| >That is a snide comment that reveals much. How so? It's not that popular a device.[0] If you work at Microsoft or have a significant interest in them not failing, you might want to divulge your bias here. >That right there. That is spiteful. It's not Microsoft that they are restricting, it's Google users; the very people that use YouTube. You're treating YouTube as if it's water. It's a business. >A good check is to switch the protagonists around and ask yourself how you would react then. If Microsoft cut off access to Bing from Android Phones (and if, for this example, if Bing was as ubiquitous and useful as Google Search) due to Google flagrantly violating ToS, I'd understand and be mad at Google for selling me a device and then fucking me over by locking me away from a good service through their posturing. Microsoft is becoming less relevant, but they're still trying to act like the big bully of yesteryear. [0]http://en.wikipedia.org/wiki/Mobile_operating_system#Market_... |
If you can't see it, there is no point explaining. There are significantly more than 7 users.
> You're treating YouTube as if it's water. It's a business.

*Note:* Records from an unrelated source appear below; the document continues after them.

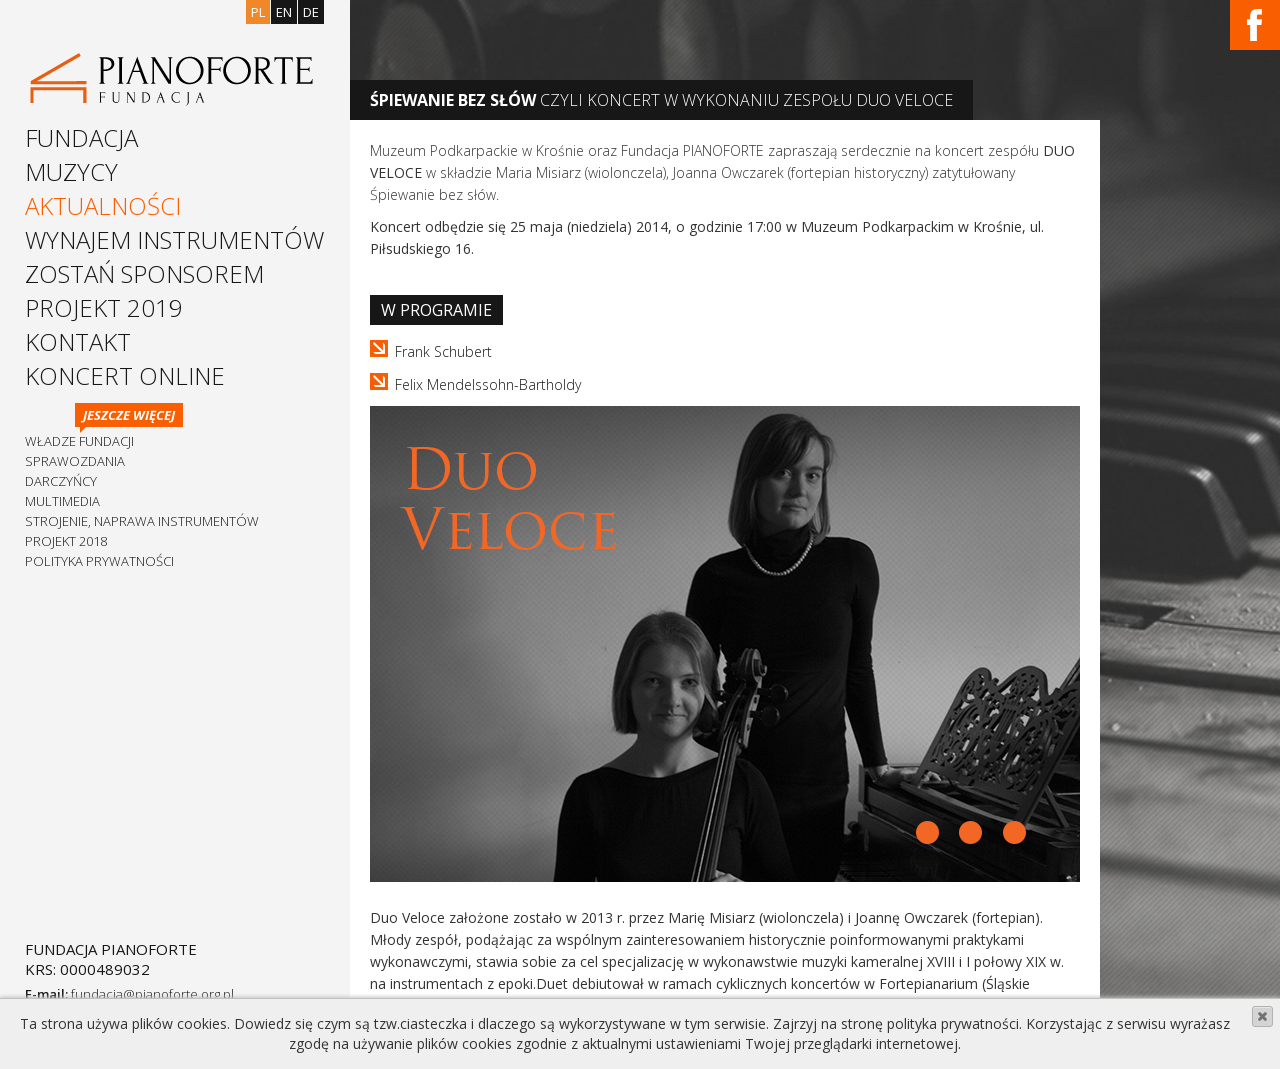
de (311, 12)
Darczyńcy (61, 481)
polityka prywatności (953, 1023)
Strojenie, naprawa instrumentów (142, 521)
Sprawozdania (75, 461)
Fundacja (81, 137)
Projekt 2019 (104, 307)
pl (258, 12)
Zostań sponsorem (144, 273)
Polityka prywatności (99, 561)
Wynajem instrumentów (174, 239)
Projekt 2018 (66, 541)
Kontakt (78, 341)
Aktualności (103, 205)
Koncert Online (125, 375)
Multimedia (62, 501)
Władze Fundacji (79, 441)
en (284, 12)
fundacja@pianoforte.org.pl (152, 994)
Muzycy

You are semantically correct. 2 issues though. If it's business, surely developing a version for the device is worth the ad revenue. Also doesn't this directly contradict the benevolent and altruistic business image that Google like to project. Microsoft are trying to provide access to a popular service. Google are blocking it on frankly extremely spurious grounds and refusing to develop an app of their own (that I don't take issue with). For the final time; it's about users.